Armas entered with a larger force on June 18. His planes flew over a government rally in Guatemala City, demanding Árbenz’s resignation. The attack on Zacapa and Puerto Barrios failed, but an aerial assault on the capital succeeded.

Though there was little damage, it convinced the Guatemalans that a larger force was on its way. Not wanting to disappoint, a Lockheed P-38M Lightning bombed a British cargo ship docked in Puerto Barrios, which ended up costing the CIA $1M in compensation.

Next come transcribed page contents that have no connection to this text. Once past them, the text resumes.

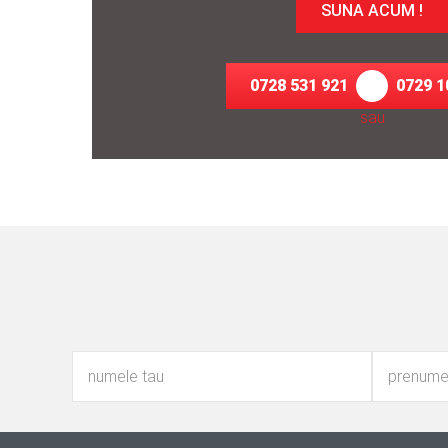
SUNA ACUM !
0728 531 921
0729 1
sau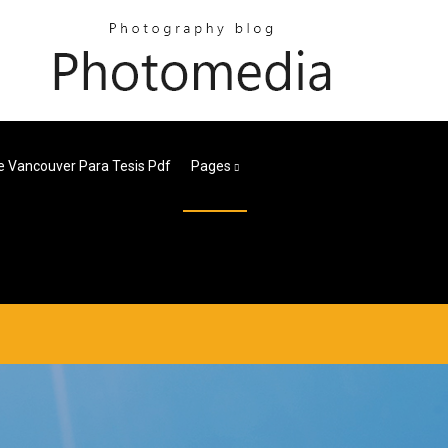
 Vancouver Para Tesis Pdf
Pages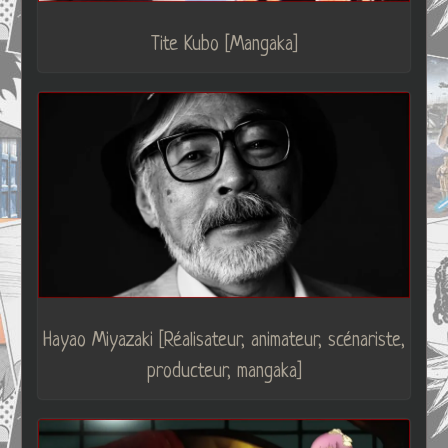
Tite Kubo [Mangaka]
Hayao Miyazaki [Réalisateur, animateur, scénariste,
producteur, mangaka]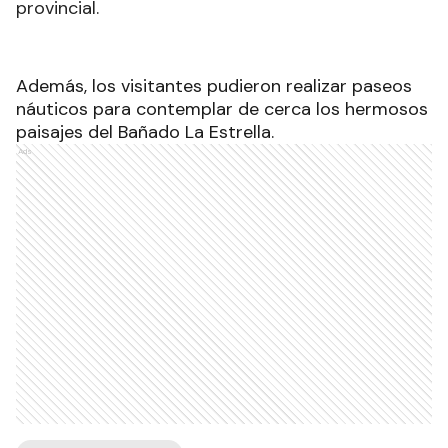
provincial.
Además, los visitantes pudieron realizar paseos
náuticos para contemplar de cerca los hermosos
paisajes del Bañado La Estrella.
Ads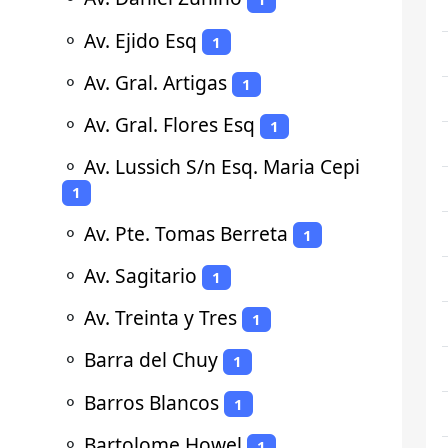
⚬
Av. Ejido Esq
1
⚬
Av. Gral. Artigas
1
⚬
Av. Gral. Flores Esq
1
⚬
Av. Lussich S/n Esq. Maria Cepi
1
⚬
Av. Pte. Tomas Berreta
1
⚬
Av. Sagitario
1
⚬
Av. Treinta y Tres
1
⚬
Barra del Chuy
1
⚬
Barros Blancos
1
⚬
Bartolome Howel
1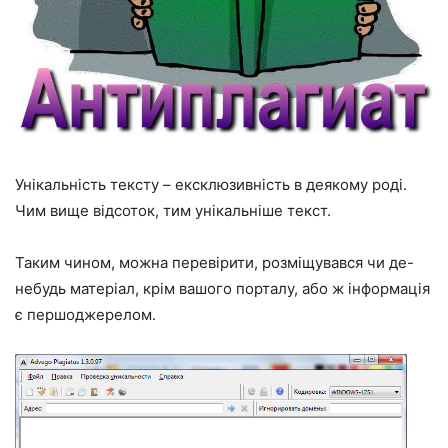
Унікальність тексту – ексклюзивність в деякому роді.
Чим вище відсоток, тим унікальніше текст.
Таким чином, можна перевірити, розміщувався чи де-
небудь матеріал, крім вашого порталу, або ж інформація
є першоджерелом.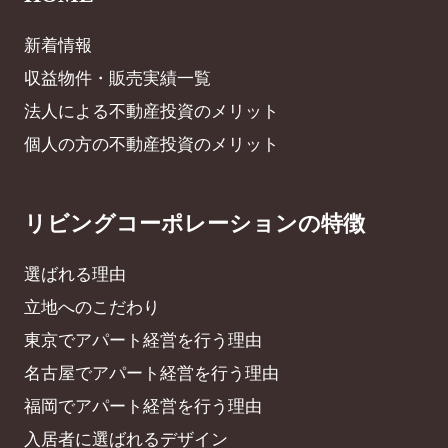
新着情報
収益物件・販売実績一覧
法人による不動産投資のメリット
個人の方の不動産投資のメリット
リビングコーポレーションの特徴
選ばれる理由
立地へのこだわり
東京でアパート経営を行う理由
名古屋でアパート経営を行う理由
福岡でアパート経営を行う理由
入居者に選ばれるデザイン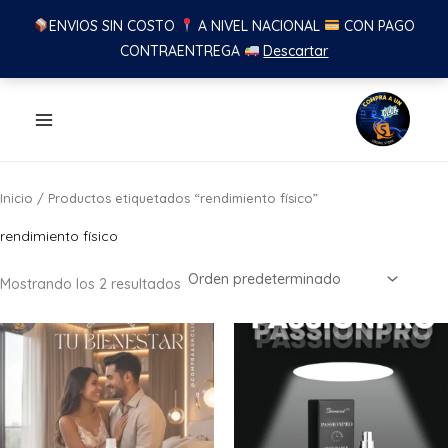
ENVIOS SIN COSTO
A NIVEL NACIONAL
CON PAGO
CONTRAENTREGA
Descartar
Ir
al
contenido
Inicio
/ Productos etiquetados “rendimiento físico”
rendimiento físico
Mostrando los 2 resultados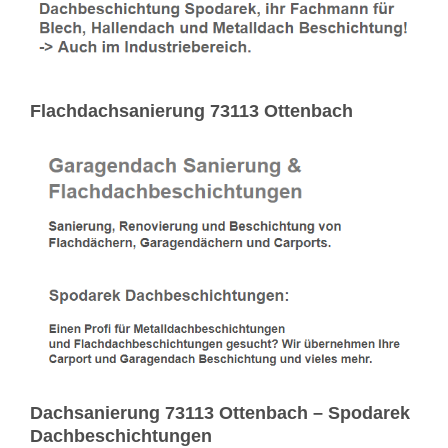
Flachdachsanierung 73113 Ottenbach
Dachsanierung 73113 Ottenbach – Spodarek
Dachbeschichtungen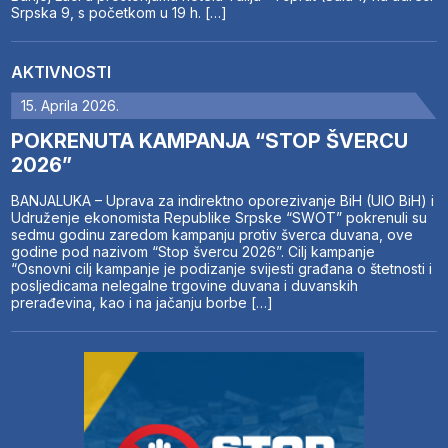
Srpska 9, s početkom u 19 h. […]
AKTIVNOSTI
15. Aprila 2026.
POKRENUTA KAMPANJA “STOP ŠVERCU
2026”
BANJALUKA – Uprava za indirektno oporezivanje BiH (UIO BiH) i
Udruženje ekonomista Republike Srpske “SWOT” pokrenuli su
sedmu godinu zaredom kampanju protiv šverca duvana, ove
godine pod nazivom “Stop švercu 2026”. Cilj kampanje
“Osnovni cilj kampanje je podizanje svijesti građana o štetnosti i
posljedicama nelegalne trgovine duvana i duvanskih
prerađevina, kao i na jačanju borbe […]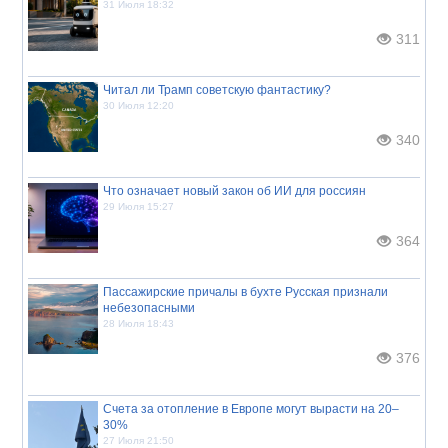
31 Июля 18:32
311
Читал ли Трамп советскую фантастику?
30 Июля 12:20
340
Что означает новый закон об ИИ для россиян
29 Июля 15:27
364
Пассажирские причалы в бухте Русская признали
небезопасными
28 Июля 18:43
376
Счета за отопление в Европе могут вырасти на 20–
30%
27 Июля 21:50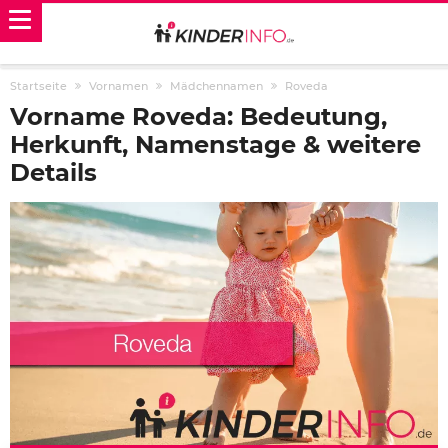
Startseite
Vornamen
Mädchennamen
Roveda
Vorname Roveda: Bedeutung,
Herkunft, Namenstage & weitere
Details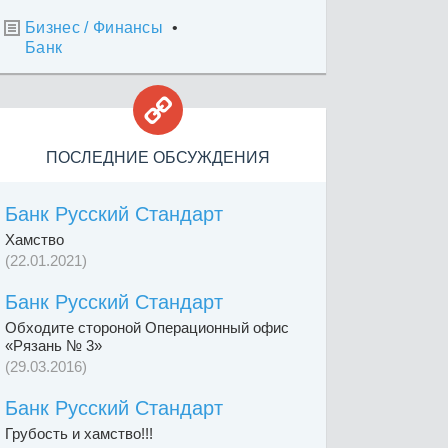
Бизнес / Финансы
•

Банк

ПОСЛЕДНИЕ ОБСУЖДЕНИЯ
Банк Русский Стандарт
Хамство
(22.01.2021)
Банк Русский Стандарт
Обходите стороной Операционный офис
«Рязань № 3»
(29.03.2016)
Банк Русский Стандарт
Грубость и хамство!!!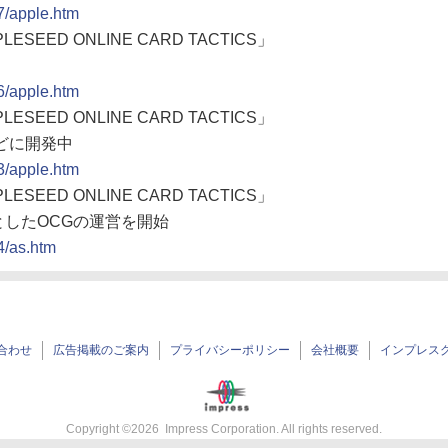
7/apple.htm
EED ONLINE CARD TACTICS」
6/apple.htm
EED ONLINE CARD TACTICS」
どに開発中
3/apple.htm
EED ONLINE CARD TACTICS」
したOCGの運営を開始
4/as.htm
合わせ
広告掲載のご案内
プライバシーポリシー
会社概要
インプレス
Copyright ©
2026
Impress Corporation. All rights reserved.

Guatemala took its case to the UN Security Council that same day, receiving support from Britain, France, and the Soviet Union. The Council agreed to investigate, but was vetoed by the US on June 24.

Another plane bombed the town of San Pedro de Copán on June 22. Armas’s men finally captured Chiquimila on June 25, and even though it was the only city taken, it swayed the Guatemalan military into supporting Armas, since they believed a larger force would follow. Later that evening, they told Puerifoy to stop the attacks in return for Árbenz’s resignation.

Árbenz did so on June 27, then walked into the Mexican Embassy asking for political asylum. Thus Guatemala returned to being just another banana republic ruled by US-backed dictators.

Álvaro Colom Caballeros, Guatemala's president from 2008 to 2012
Álvaro Colom Caballeros, Guatemala’s democratically-elected president from 2008 to 2012

On 20 October 2011, President Alvaro Colom stood at the National Palace in Guatemala City and publically apologized to Árbenz’s son, Juan Jacobo, for the country’s participation in its own demise. He then called on the US to do the same, but they haven’t.

And UFC? It now calls itself Chiquita Brands International.